About 75 to 80 Camp Fire evacuees listen as representatives from numerous agencies and organizations explain the best means to access disaster assistance at a special meeting in Chester on Nov. 20. Speakers from the Plumas County Sheriff’s Office, FEMA, Red Cross, Small Business Administration, Alliance for Workforce Development and the Lake Almanor Area Chamber of Commerce were on hand to offer help. Photo by Gregg Scott

Lake Almanor gets help meeting needs of evacuees

Within days of the Nov. 8 onslaught of the Camp Fire, numerous affected peoples began to evacuate into the Almanor Basin to escape the inferno.
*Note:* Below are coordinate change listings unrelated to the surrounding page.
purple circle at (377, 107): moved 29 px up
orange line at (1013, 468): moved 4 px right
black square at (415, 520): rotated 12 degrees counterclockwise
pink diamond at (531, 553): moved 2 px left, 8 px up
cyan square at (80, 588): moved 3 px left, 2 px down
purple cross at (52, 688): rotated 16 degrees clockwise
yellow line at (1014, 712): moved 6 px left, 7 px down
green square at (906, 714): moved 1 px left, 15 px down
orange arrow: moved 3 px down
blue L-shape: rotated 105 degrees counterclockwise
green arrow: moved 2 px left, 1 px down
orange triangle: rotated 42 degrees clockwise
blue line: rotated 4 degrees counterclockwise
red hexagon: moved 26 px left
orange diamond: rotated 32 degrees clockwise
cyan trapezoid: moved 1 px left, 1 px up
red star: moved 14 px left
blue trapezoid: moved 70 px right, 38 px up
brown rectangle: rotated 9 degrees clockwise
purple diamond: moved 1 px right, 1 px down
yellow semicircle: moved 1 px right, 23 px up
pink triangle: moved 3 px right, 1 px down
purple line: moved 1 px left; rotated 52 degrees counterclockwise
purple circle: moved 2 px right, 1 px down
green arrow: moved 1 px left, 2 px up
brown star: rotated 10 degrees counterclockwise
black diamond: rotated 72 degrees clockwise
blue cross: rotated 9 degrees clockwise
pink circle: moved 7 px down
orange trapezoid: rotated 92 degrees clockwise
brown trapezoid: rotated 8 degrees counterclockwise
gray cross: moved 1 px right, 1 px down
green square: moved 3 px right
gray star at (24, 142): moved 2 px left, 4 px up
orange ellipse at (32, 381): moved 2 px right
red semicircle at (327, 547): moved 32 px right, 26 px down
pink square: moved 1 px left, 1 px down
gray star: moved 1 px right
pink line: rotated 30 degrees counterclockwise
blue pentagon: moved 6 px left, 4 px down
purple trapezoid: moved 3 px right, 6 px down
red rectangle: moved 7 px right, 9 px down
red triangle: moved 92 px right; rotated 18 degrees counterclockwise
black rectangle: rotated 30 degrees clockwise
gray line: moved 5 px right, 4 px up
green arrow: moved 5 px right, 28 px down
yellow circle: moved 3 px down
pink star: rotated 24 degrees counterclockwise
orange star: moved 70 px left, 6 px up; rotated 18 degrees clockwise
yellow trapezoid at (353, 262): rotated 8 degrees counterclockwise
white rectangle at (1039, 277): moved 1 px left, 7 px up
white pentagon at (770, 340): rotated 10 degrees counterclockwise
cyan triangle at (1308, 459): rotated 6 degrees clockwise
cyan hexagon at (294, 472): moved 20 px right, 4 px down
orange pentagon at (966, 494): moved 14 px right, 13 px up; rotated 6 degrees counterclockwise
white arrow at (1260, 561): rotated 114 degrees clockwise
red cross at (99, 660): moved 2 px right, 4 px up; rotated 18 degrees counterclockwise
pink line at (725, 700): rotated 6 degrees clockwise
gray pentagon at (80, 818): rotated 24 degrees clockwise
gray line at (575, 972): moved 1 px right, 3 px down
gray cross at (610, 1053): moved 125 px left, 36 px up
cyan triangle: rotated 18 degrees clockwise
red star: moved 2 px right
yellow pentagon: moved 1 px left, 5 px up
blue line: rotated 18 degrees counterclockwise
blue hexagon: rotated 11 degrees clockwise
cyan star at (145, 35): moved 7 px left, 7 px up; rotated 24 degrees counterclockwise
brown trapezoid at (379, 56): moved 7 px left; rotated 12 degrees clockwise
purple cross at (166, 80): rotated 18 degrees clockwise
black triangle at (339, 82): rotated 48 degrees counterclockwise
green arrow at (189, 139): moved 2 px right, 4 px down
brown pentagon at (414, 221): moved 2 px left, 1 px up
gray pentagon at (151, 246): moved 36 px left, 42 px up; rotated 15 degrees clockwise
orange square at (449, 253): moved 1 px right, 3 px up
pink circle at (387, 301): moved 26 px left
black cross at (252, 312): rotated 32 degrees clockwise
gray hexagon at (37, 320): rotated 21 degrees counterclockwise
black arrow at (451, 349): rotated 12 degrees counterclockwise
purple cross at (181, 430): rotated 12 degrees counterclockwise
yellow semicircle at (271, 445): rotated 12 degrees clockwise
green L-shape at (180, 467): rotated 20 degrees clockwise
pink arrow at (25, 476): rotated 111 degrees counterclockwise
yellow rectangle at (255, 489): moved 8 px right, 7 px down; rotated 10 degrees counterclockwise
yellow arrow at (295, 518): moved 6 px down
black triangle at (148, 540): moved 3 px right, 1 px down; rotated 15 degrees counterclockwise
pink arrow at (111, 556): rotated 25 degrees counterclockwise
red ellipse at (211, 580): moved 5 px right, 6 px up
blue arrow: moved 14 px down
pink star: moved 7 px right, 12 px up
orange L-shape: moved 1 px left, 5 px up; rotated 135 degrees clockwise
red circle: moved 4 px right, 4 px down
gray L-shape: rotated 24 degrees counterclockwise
Some had family or friends in the area, but many just needed a safe haven at the end of their flight.

At the height of the evacuations, it was estimated that well over 150 people were seeking shelter in the Chester/Lake Almanor area alone.

From the beginning, local residents and businesses stepped up to give aid and support to the relocated families.


Local churches, organizations and individuals mobilized to help provide shelter and other immediate needs.

The Lake Almanor Area Chamber of Commerce, with the help of the North Valley Community Foundation, raised over $17,000 for shelter, gas, food and transportation.

With the help of County Supervisor Sherrie Thrall, a special session was held at the Chester Memorial Hall on Nov. 20 regarding additional services that would be available through FEMA, the Red Cross, the Small Business Administration Disaster Assistance & Recovery and the Alliance for Workforce Development.

Plumas County Sheriff Greg Hagwood was there to give an update on the county’s response along with representatives from each of the above agencies that provided extensive information on what aid is available.

About 75 to 80 evacuees listened as each agency or organization in turn explained the extent of their services and the process to best access those services.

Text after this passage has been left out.